Carlsberg has long focused on Russia for profit - the country is famous for its drinking culture - and the Danish brewer did increase its market share in Russia in the second quarter to 39.2 percent. However, the nation's predilection for heavy drinking has led the government to clamp down on alcohol consumption with new regulations and taxes.
Rasmussen says that this year Carlsberg has been hit by a new law that prohibits the sale of alcohol from kiosks, usually a popular place for Russians to purchase beers and spirits.
"That has had a negative impact for 2013," he said. "At the same time, the per capita consumption is extremely low in Russia nowadays, and a lot lower than it used to be, and lower than many Western European countries."

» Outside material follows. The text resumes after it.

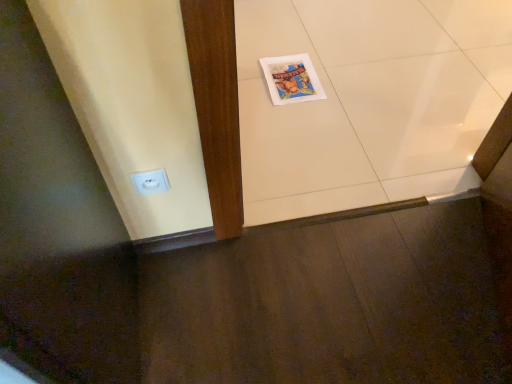 I want to click on free space on the front side of matte paper comic book at center, so click(x=301, y=119).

Rasmussen was none too optimistic about the outlook for the rest of Europe,despite encouraging data in recent that has piqued hopes the euro zone is on the mend. Rasmussen said it would take some time before the consumer market improved significantly in Europe, and that 2013 and 2014 will still be challenging.
Asia, however, remained Carlsberg's key area for future growth, said Rasmussen. Carlsberg's revenue in Asia grew by 10 percent in the second quarter, although this still lagged analysts' forecasts.
"I do believe the average Asian economy will keep growing for years to come and also, quite importantly, the category we are in is still very undeveloped in most Asian countries," he said. "You are talking about still very low consumption...the underlying fundamentals for this category are very strong."